Volmar Camargo Junior

 


No tempo em não existia nem água encanada, instalou-se na cidade uma fábrica de sabão. Era uma coisa de outro mundo, porque desde sempre só se usava daquele sabão brabo feito em casa. Os ingredientes eram coisas comuns, como banha de porco, soda, cinzas, essas coisas. O sabão da fábrica, coisa fina, tinha um componente que até então ninguém havia sentido falta: perfume. Depois que as primeiras barras apareceram — tanto no Mercado Público quanto no Bolichão do Ataliba, as donas-de-casa abandonaram completamente o sabãozinho caseiro. Em pouco tempo, ninguém mais sabia a receita.

 

Bom, dizer ninguém é um exagero. Uma pessoa ainda sabia.

 

Dona Maricota era uma mestiça de gringa com bugre, gorducha, que a essa época já estava meio senil. Era do tipo de gente para quem o século XIX não tinha acabado, nem o século XX tinha começado, nem sabia nada dessa coisa de séculos. Pois Dona Maricota não se importava com o perfume do sabão da fábrica – e insistia em teimar com as comadres que sabão perfumado não servia para lavar roupa.

 

A fábrica estava tendo êxito, mandando carregamentos para os quatro cantos do Rio Grande, quando o proprietário da fábrica, Doutor Jorge Gusmão, Engenheiro Químico, (chamado às escondidas “Jorge Sabão”) tomou conhecimento que as vendas estavam diminuindo drasticamente na cidade-sede da fábrica. Percorrendo Pereirópolis ele mesmo, de vendinha em vendinha, e mesmo no “mercadão” do finado Malaquias, encontrou caixas empoeiradas do sabão perfumado, encalhadas nas prateleiras e nos depósitos. “Agora, só querem saber do sabão milagroso da Dona Maricota” diziam os comerciantes.

 

Doutor Jorge Gusmão, Engenheiro Químico, quis conhecer o produto da concorrência.

 

A primeira coisa que notou era que o sabão da Dona Maricota não tinha cheiro algum. A textura era muito parecida a de uma... pedra-sabão. Submeteu-o a todos os testes químicos possíveis para saber de que era feito – e para sua grata surpresa, não tinha nenhum dos componentes importados do seu.
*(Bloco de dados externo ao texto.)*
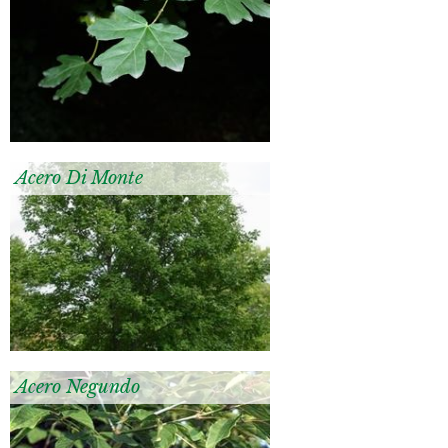
Acero Di Monte
Acero Negundo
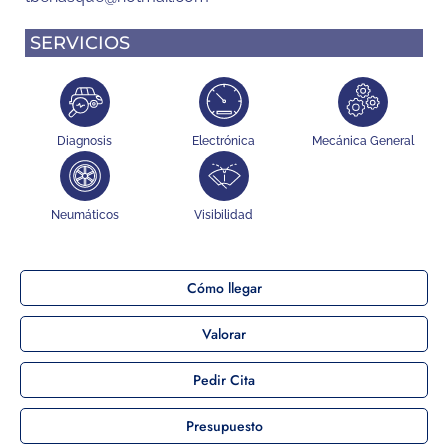
SERVICIOS
Diagnosis
Electrónica
Mecánica General
Neumáticos
Visibilidad
Cómo llegar
Valorar
Pedir Cita
Presupuesto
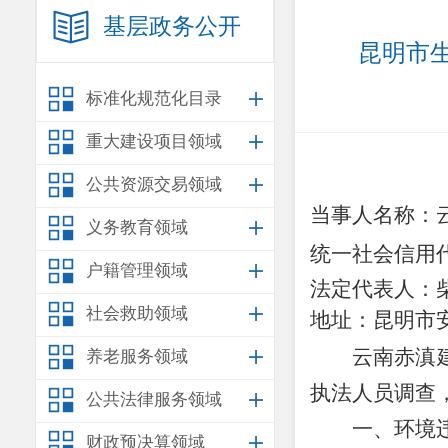
基层政务公开
昆明市生
标准化规范化目录
重大建设项目领域
公共资源交易领域
当事人名称：
义务教育领域
统一社会信用
户籍管理领域
法定代表人：
社会救助领域
地址：昆明市
云南赤滇
养老服务领域
执法人员调查
公共法律服务领域
一、环境
财政预决算领域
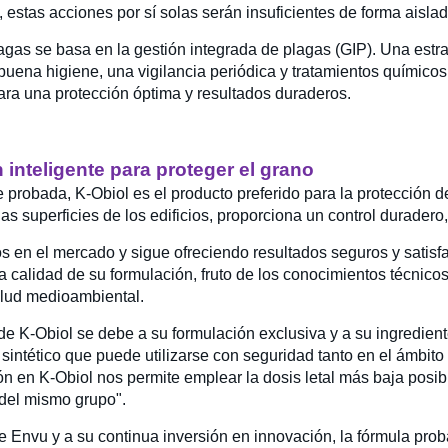
, estas acciones por sí solas serán insuficientes de forma aisla
lagas se basa en la gestión integrada de plagas (GIP). Una estr
buena higiene, una vigilancia periódica y tratamientos químicos 
ra una protección óptima y resultados duraderos.
n inteligente para proteger el grano
e probada, K-Obiol es el producto preferido para la protección d
 las superficies de los edificios, proporciona un control durade
 en el mercado y sigue ofreciendo resultados seguros y satisfac
a calidad de su formulación, fruto de los conocimientos técnic
alud medioambiental.
de K-Obiol se debe a su formulación exclusiva y a su ingrediente 
e sintético que puede utilizarse con seguridad tanto en el ámbit
ción en K-Obiol nos permite emplear la dosis letal más baja pos
 del mismo grupo".
e Envu y a su continua inversión en innovación, la fórmula pro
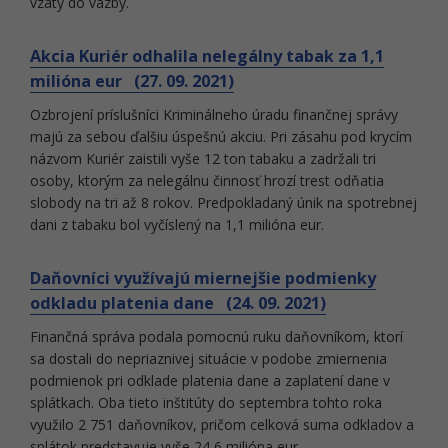
vzatý do väzby.
Akcia Kuriér odhalila nelegálny tabak za 1,1
milióna eur (27. 09. 2021)
Ozbrojení príslušníci Kriminálneho úradu finančnej správy
majú za sebou ďalšiu úspešnú akciu. Pri zásahu pod krycím
názvom Kuriér zaistili vyše 12 ton tabaku a zadržali tri
osoby, ktorým za nelegálnu činnosť hrozí trest odňatia
slobody na tri až 8 rokov. Predpokladaný únik na spotrebnej
dani z tabaku bol vyčíslený na 1,1 milióna eur.
Daňovníci využívajú miernejšie podmienky
odkladu platenia dane (24. 09. 2021)
Finančná správa podala pomocnú ruku daňovníkom, ktorí
sa dostali do nepriaznivej situácie v podobe zmiernenia
podmienok pri odklade platenia dane a zaplatení dane v
splátkach. Oba tieto inštitúty do septembra tohto roka
využilo 2 751 daňovníkov, pričom celková suma odkladov a
splátok predstavuje vyše 24,6 milióna eur.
O problema foi quando submeteram o tal “sabão milagroso” ao teste definitivo: o tanque de roupa suja. Doutor Jorge Gusmão, Engenheiro Químico, não conseguia acreditar quando suas técnicas-lavadeiras terminaram com quase quinhentos quilos de roupa suja sem diminuir um milímetro. E, ainda mais estranho, ficava tudo impecavelmente limpo, sem nem precisar deixar quarando.

 

Formou-se o rebuliço. Doutor Jorge Gusmão investiu do próprio dinheiro para adquirir todas as barras do sabão milagroso da concorrente. Vendeu o carro alemão, os ternos italianos, o cavalo árabe e as botas de Uruguaiana. Comprou para Dona Maricota uma fazendinha na França, garantindo-lhe uma formidável aposentadoria que, em dinheiro de hoje, daria uns bons cinco mil por mês.

 

O sabão perfumado voltou a ser um sucesso. Doutor Jorge Gusmão, Engenheiro Químico, teve que inventar muitas variedades para poder manter a concorrente bem longe.

 

Dona Maricota, todavia, nem lembrava mais de Pereirópolis. A última notícia que se teve dela é que os vinicultores da Borgonha andavam arrancando os cabelos por causa de uma certa velhinha que aprendeu a fabricar champanha. Dizem que as garrafas que ela vendia, por mais que se bebesse, não esvaziavam nunca.